The Sun has today given its backing to the Conservative Party and warned its readers that a vote for UKIP would bring "a Labour/SNP nightmare closer by eroding Tory chances".
But the title's Scottish edition has given its endorsement to the SNP, saying leader Nicola Sturgeon would "fight harder for Scotland's interests at Westminster, offering a new hope for our country".
On the the divergence of views between the two editions, a Sun spokesman said: "The Sun is written first and foremost for its readers, and the UK edition and Scottish edition have two very distinct audiences.
"If Scotland and England were playing each other at football, no one would expect The Scottish Sun to support the English national team."
The Sun is the UK's biggest selling newspaper, recording an average circulation of 1,858,067 in March, according to ABC figures. In Scotland, the title's circulation last month was 224,298, making it the biggest newspaper in the nation. The Daily Record has a total UK ciruclation of 200,127, and 190,985 in Scotland.
The Sun's front page today, coming shortly before a royal birth is expected, had the headline "It's a Tory" and featured a picture of David Cameron's face on a baby being cradled by the Duchess of Cambridge.
The newspaper said that only his party could keep the economy on track, "stop the SNP running the country" and guarantee an EU referendum.
It levelled some criticism at the PM and his party for being "too aloof" and failing to raise wages sufficiently – but it said spending cuts had been "essential" to turn the economy into "the envy of the Western world".
In a dig at Labour leader Ed Miliband's interview with the comedian-turned-activist, it said: "Conspiracy theorists like Russell Brand, the 39-year-old teenager, believe The Sun backs the Tories because we are all part of some evil elite behind every bad thing ever.

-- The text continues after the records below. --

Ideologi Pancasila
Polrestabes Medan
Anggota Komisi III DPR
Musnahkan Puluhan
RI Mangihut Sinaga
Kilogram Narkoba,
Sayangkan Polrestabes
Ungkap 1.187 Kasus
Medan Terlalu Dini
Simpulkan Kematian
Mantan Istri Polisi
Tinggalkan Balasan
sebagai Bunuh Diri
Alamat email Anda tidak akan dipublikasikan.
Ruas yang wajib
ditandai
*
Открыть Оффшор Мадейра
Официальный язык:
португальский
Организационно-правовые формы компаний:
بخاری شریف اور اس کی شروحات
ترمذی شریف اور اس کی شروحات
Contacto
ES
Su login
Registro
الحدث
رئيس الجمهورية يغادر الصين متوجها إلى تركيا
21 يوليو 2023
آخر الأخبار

"Here's the real reason: because this time they are by far the best bet for the prosperity and happiness of millions of ordinary people who read The Sun. It really is that simple."
The Scottish Sun went with a Star Wars motif, with Sturgeon mocked up as a light sabre-wielding Princess Leia under the headline "Stur Wars".

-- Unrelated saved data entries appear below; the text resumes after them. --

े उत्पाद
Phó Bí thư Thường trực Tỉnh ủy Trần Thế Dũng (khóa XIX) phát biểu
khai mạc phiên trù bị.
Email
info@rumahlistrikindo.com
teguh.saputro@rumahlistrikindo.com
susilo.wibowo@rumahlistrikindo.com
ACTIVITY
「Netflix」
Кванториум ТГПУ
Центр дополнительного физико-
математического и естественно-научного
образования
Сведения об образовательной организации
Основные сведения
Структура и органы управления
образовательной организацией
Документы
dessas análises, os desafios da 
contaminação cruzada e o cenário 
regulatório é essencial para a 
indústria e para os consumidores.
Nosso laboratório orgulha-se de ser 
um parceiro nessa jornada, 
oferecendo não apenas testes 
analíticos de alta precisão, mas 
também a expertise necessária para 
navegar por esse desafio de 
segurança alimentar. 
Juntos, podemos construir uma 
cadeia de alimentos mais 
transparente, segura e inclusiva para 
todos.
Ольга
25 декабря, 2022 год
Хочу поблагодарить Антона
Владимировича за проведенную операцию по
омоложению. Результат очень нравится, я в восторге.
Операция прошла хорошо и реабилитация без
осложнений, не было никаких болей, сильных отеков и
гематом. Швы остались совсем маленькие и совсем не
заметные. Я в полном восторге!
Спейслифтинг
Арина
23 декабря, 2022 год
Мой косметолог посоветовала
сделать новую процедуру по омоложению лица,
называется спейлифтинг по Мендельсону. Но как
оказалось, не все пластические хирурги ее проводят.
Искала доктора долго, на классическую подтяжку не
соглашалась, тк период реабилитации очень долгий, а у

It was speculated before the Scottish independence referendum last year that The Scottish Sun could back the Yes vote. Former SNP leader Alex Salmond is reported to have a close relationship with News Corp chairman Rupert Murdoch – who owns The Sun titles. Last year, Salmond described Murdoch as a "remarkable man" in a GQ interview (Telegraph report). At the Leveson Inquiry, it emerged that Salmond had met five times with Murdoch since 2007, and twice with his son, James Murdoch.
This week, the first page inside Private Eye accused Sturgeon of "reluctance to cross Rupert Murdoch". It said: "Sturgeon shows no sign of undoing the tireless work of her predecessor Alex Salmond in developing close ties with the Digger. And with the Scottish edition of the Sun doing everything it can to talk up Sturgeon (so desperate is the Digger to see Labour fail), why indeed bite the hand that is feeding her?"

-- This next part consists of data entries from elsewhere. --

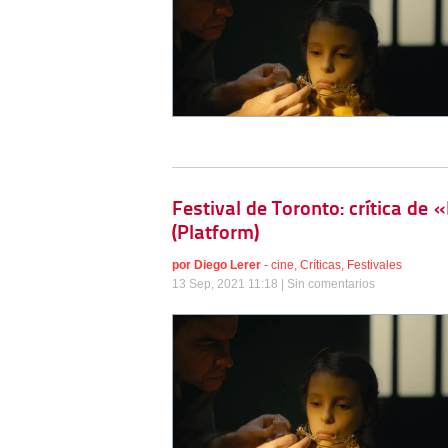
Festival de Toronto: crítica de 
(Platform)
por
Diego Lerer
-
cine
,
Críticas
,
Festivales
13 Sep, 2021 11:18 |
Sin comentarios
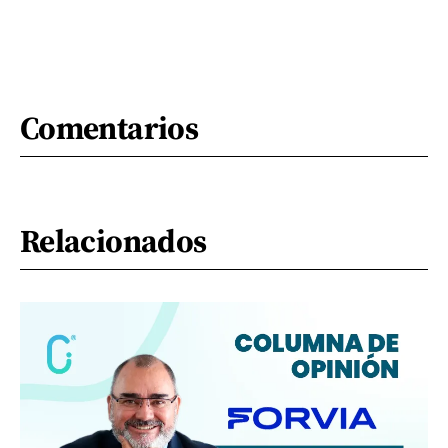
Comentarios
Relacionados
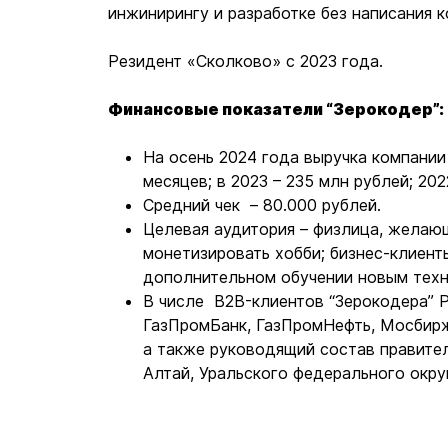
инжинирингу и разработке без написания к
Резидент «Сколково» с 2023 года.
Финансовые показатели “Зерокодер”:
На осень 2024 года выручка компании
месяцев; в 2023 – 235 млн рублей; 2022
Средний чек – 80.000 рублей.
Целевая аудитория – физлица, желаю
монетизировать хобби; бизнес-клиент
дополнительном обучении новым техн
В числе B2B-клиентов “Зерокодера” Р
ГазПромБанк, ГазПромНефть, Мосбиржа
а также руководящий состав правите
Алтай, Уральского федерального окру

The Labour, Liberal Democrat and Green Party manifestos each made commitments to media "plurality".
The Labour manifesto said: "No one media owner should be able to exert undue influence on public opinion and policy makers. No media company should have so much power that those who run it believe themselves above the rule of law." This is an apparent reference to the phone-hacking scandal.
Last week, The Independent reported that Murdoch told Sun journalists in February to get the paper's "act together" and do more to stop Labour winning the election.
The Sun has responded to the report by saying that its political coverage is informed by how Labour policies affect its readers.
The News Corp chairman – who owns The Sun, The Times and The Sunday Times – visited London at the end of February, and reportedly warned journalists on his tabloid newspaper of the threat a Labour government would have on the company.
Last week, in an editorial, The Sun said Labour's decision to take on media ownership issues was a "direct result" of its opposition to the party.
In June 2013, Labour deputy leader and shadow culture secretary Harriet Harman said that the party did not address media ‘plurality’ in 1997 for fear of losing the election. But she said: “We’re in different times now.”